[[ INPUT FOR THIS TASK open ]]

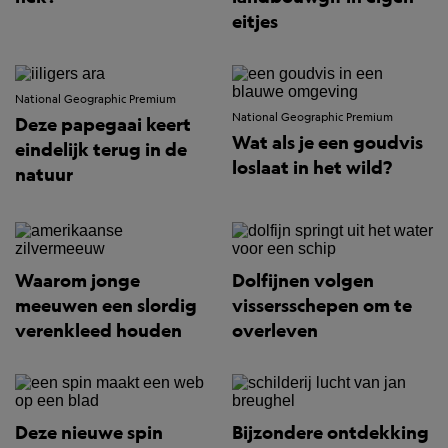
eitjes
National Geographic Premium
National Geographic Premium
Deze papegaai keert
Wat als je een goudvis
eindelijk terug in de
loslaat in het wild?
natuur
Waarom jonge
Dolfijnen volgen
meeuwen een slordig
vissersschepen om te
verenkleed houden
overleven
Deze nieuwe spin
Bijzondere ontdekking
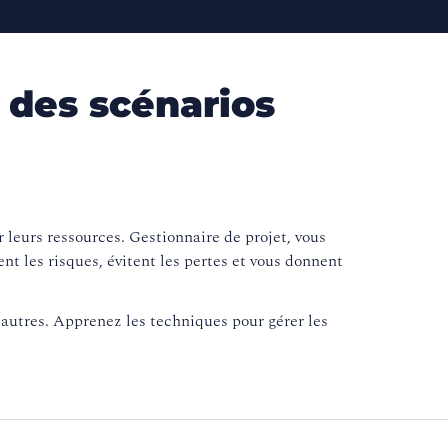
, des scénarios
 leurs ressources. Gestionnaire de projet, vous
nt les risques, évitent les pertes et vous donnent
 autres. Apprenez les techniques pour gérer les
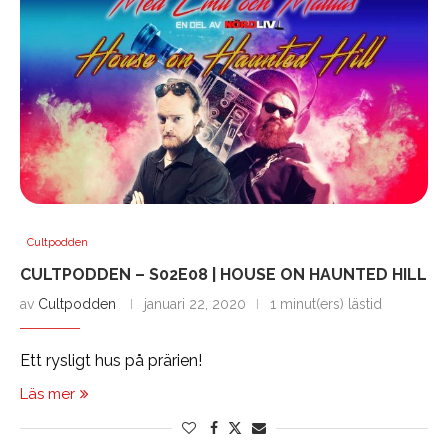
Cultpodden
CULTPODDEN – S02E08 | HOUSE ON HAUNTED HILL
av
Cultpodden
januari 22, 2020
1 minut(ers) lästid
Ett rysligt hus på prärien!
Läs mer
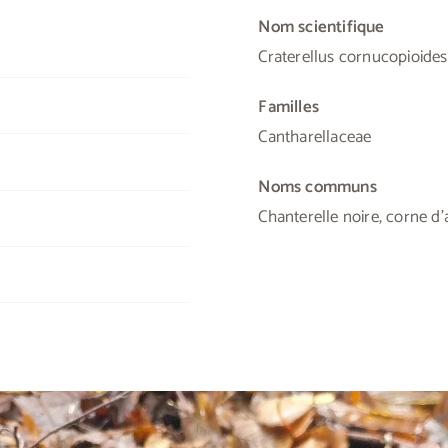
Nom scientifique
Craterellus cornucopioides
Familles
Cantharellaceae
Noms communs
Chanterelle noire, corne 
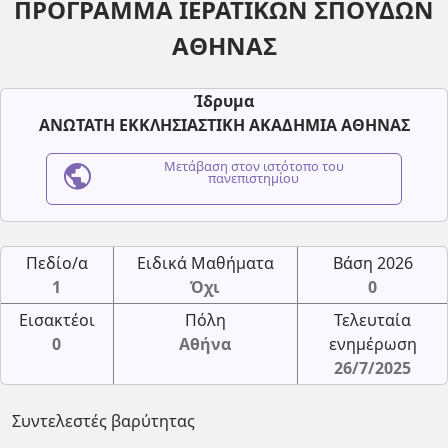
ΠΡΟΓΡΑΜΜΑ ΙΕΡΑΤΙΚΩΝ ΣΠΟΥΔΩΝ
ΑΘΗΝΑΣ
Ίδρυμα
ΑΝΩΤΑΤΗ ΕΚΚΛΗΣΙΑΣΤΙΚΗ ΑΚΑΔΗΜΙΑ ΑΘΗΝΑΣ
public
Μετάβαση στον ιστότοπο του
πανεπιστημίου
Πεδίο/α
Ειδικά Μαθήματα
Βάση 2026
1
Όχι
0
Εισακτέοι
Πόλη
Τελευταία
0
Αθήνα
ενημέρωση
26/7/2025
Συντελεστές βαρύτητας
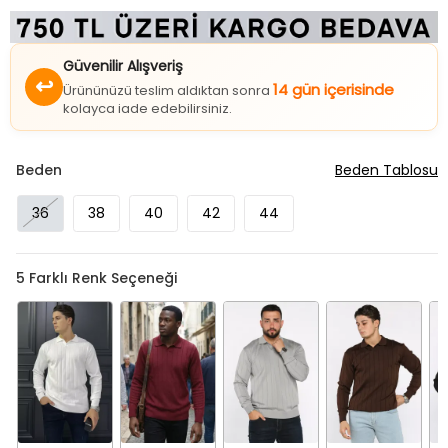
Güvenilir Alışveriş
↩
14 gün içerisinde
Ürününüzü teslim aldıktan sonra
kolayca iade edebilirsiniz.
Beden
Beden Tablosu
36
38
40
42
44
5
Farklı Renk Seçeneği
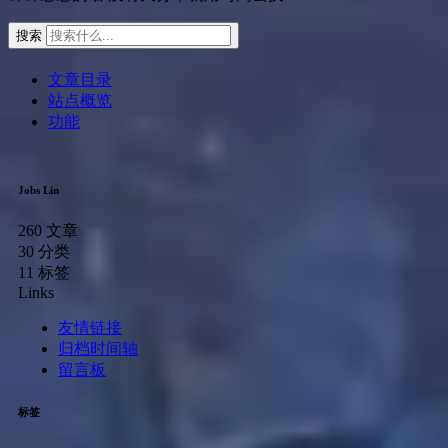
搜索
文章目录
站点概览
功能
Jobs Lin
260
文章
30
分类
11
标签
Links
友情链接
归档时间轴
留言板
标签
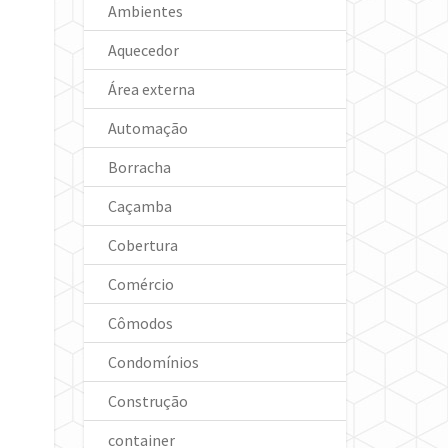
Ambientes
Aquecedor
Área externa
Automação
Borracha
Caçamba
Cobertura
Comércio
Cômodos
Condomínios
Construção
container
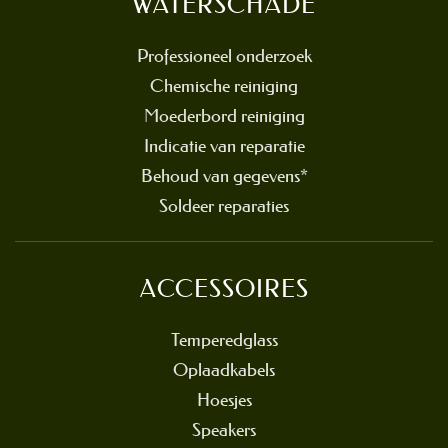
WATERSCHADE
Professioneel onderzoek
Chemische reiniging
Moederbord reiniging
Indicatie van reparatie
Behoud van gegevens*
Soldeer reparaties
ACCESSOIRES
Temperedglass
Oplaadkabels
Hoesjes
Speakers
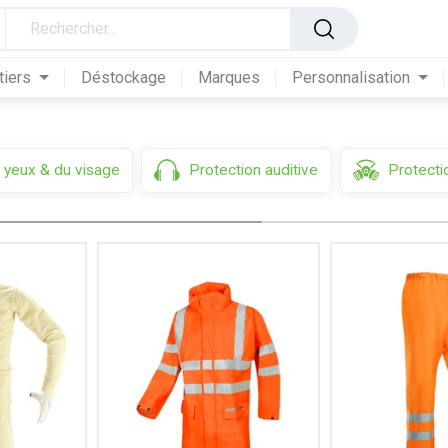
antistatiques
tiers
Déstockage
Marques
Personnalisation
 yeux & du visage
Protection auditive
Protectio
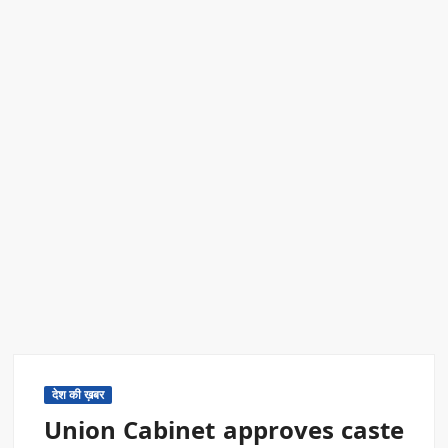
एक्सप्रेस में बड़ा बदलाव
Kashi Daughter Vasudha: काशी की बिटिया वसुधा को मिला ‘वर्ल्ड
रिकॉर्ड ऑफ इंडिया’ सम्मान
Border Security India: केंद्रीय गृह मंत्री अमित शाह ने सीमा सुरक्षा पर
दिया बड़ा संदेश
Train Route Diversion: अहमदाबाद–दरभंगा स्पेशल ट्रेन का मार्ग
बदला
MANAS National Narcotics Helpline: ‘मानस’ बना नशे के
खिलाफ डिजिटल कवच
BPCL Ethanol Case: इथेनॉल आवंटन विवाद पर सरकार का जवाब
देश की ख़बर
Union Cabinet approves caste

[[ INPUT FOR THIS TASK closed ]]

*ASSIGNED TASK*.
In the records, the line containing "WATERSCHADE" starts the span and the final line ends it. Output exactly that span, both ends included, with no pictures and nothing else.

*EXERCISE RESPONSE*.
WATERSCHADE
Professioneel onderzoek
Chemische reiniging
Moederbord reiniging
Indicatie van reparatie
Behoud van gegevens*
Soldeer reparaties
ACCESSOIRES
Temperedglass
Oplaadkabels
Hoesjes
Speakers
antistatiques
tiers
Déstockage
Marques
Personnalisation
 yeux & du visage
Protection auditive
Protectio
एक्सप्रेस में बड़ा बदलाव
Kashi Daughter Vasudha: काशी की बिटिया वसुधा को मिला ‘वर्ल्ड
रिकॉर्ड ऑफ इंडिया’ सम्मान
Border Security India: केंद्रीय गृह मंत्री अमित शाह ने सीमा सुरक्षा पर
दिया बड़ा संदेश
Train Route Diversion: अहमदाबाद–दरभंगा स्पेशल ट्रेन का मार्ग
बदला
MANAS National Narcotics Helpline: ‘मानस’ बना नशे के
खिलाफ डिजिटल कवच
BPCL Ethanol Case: इथेनॉल आवंटन विवाद पर सरकार का जवाब
देश की ख़बर
Union Cabinet approves caste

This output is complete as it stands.